REQUIRED WORK - Among the lines below, restate word for word only those from the line with "accident, theft, and" through the line with "cushion is doing real work. It's a personal", with both end lines kept.

** RECORDS FOR PROCESSING follows **

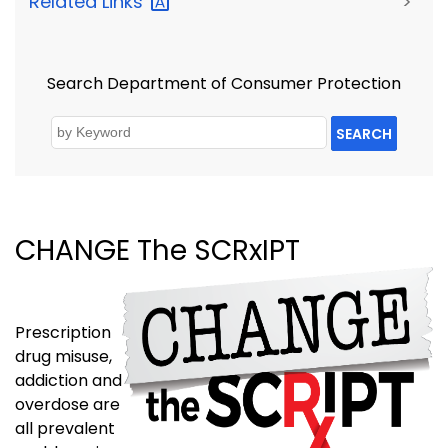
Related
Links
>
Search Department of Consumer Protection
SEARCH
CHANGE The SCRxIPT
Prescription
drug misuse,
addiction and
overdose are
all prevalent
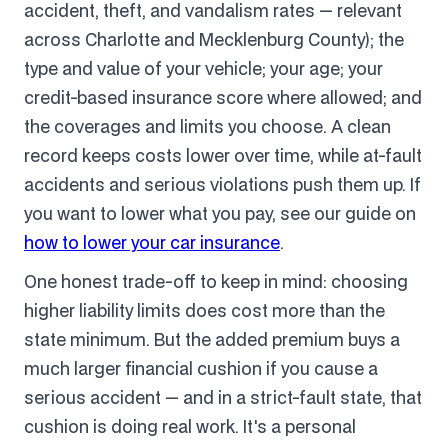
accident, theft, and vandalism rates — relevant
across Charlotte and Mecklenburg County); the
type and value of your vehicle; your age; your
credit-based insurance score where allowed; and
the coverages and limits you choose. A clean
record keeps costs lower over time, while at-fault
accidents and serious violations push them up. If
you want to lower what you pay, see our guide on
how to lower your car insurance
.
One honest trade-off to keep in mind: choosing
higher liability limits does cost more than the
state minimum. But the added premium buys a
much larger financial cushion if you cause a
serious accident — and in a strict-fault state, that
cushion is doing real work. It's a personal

** End of RECORDS FOR PROCESSING **
** RECORDS FOR PROCESSING follows **

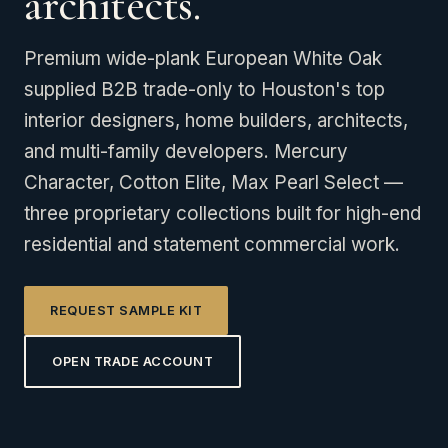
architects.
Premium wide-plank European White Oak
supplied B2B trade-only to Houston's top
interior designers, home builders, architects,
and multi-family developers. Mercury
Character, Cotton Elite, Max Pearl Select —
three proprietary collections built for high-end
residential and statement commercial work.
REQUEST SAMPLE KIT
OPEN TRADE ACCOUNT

** End of RECORDS FOR PROCESSING **

RESPONSE AREA -
accident, theft, and vandalism rates — relevant
across Charlotte and Mecklenburg County); the
type and value of your vehicle; your age; your
credit-based insurance score where allowed; and
the coverages and limits you choose. A clean
record keeps costs lower over time, while at-fault
accidents and serious violations push them up. If
you want to lower what you pay, see our guide on
how to lower your car insurance
.
One honest trade-off to keep in mind: choosing
higher liability limits does cost more than the
state minimum. But the added premium buys a
much larger financial cushion if you cause a
serious accident — and in a strict-fault state, that
cushion is doing real work. It's a personal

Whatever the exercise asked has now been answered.